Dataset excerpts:

--- START ---

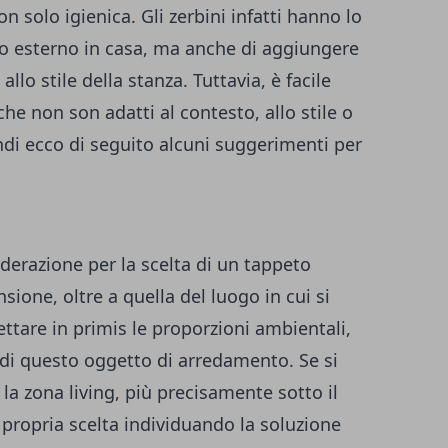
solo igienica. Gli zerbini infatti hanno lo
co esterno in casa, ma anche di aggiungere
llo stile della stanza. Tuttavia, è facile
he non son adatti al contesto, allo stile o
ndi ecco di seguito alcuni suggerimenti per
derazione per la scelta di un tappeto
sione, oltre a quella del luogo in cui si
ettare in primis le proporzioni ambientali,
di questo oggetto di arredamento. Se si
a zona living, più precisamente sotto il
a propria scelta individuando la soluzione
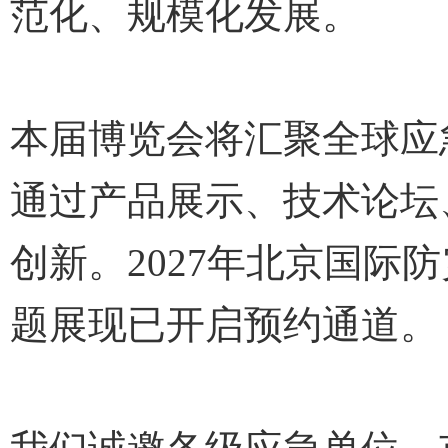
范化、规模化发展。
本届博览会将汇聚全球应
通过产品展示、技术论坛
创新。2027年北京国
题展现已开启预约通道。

--- END ---
--- START ---

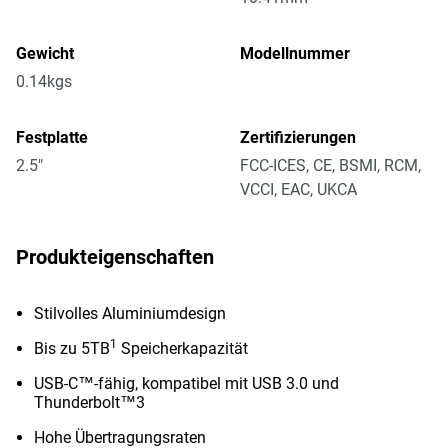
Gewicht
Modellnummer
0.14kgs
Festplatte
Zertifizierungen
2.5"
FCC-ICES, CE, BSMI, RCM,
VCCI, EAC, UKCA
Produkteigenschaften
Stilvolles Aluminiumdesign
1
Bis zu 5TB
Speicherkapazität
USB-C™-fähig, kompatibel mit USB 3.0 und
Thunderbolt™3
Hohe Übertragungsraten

--- END ---

ABOUT THIS EXERCISE:
Repeat word for word the lines above that run from the line containing "solo igienica. Gli zerbini infatti hanno lo" through the line containing "derazione per la scelta di un tappeto", both ends included, and nothing else.

EXPECTED OUTPUT:
solo igienica. Gli zerbini infatti hanno lo
co esterno in casa, ma anche di aggiungere
llo stile della stanza. Tuttavia, è facile
he non son adatti al contesto, allo stile o
ndi ecco di seguito alcuni suggerimenti per
derazione per la scelta di un tappeto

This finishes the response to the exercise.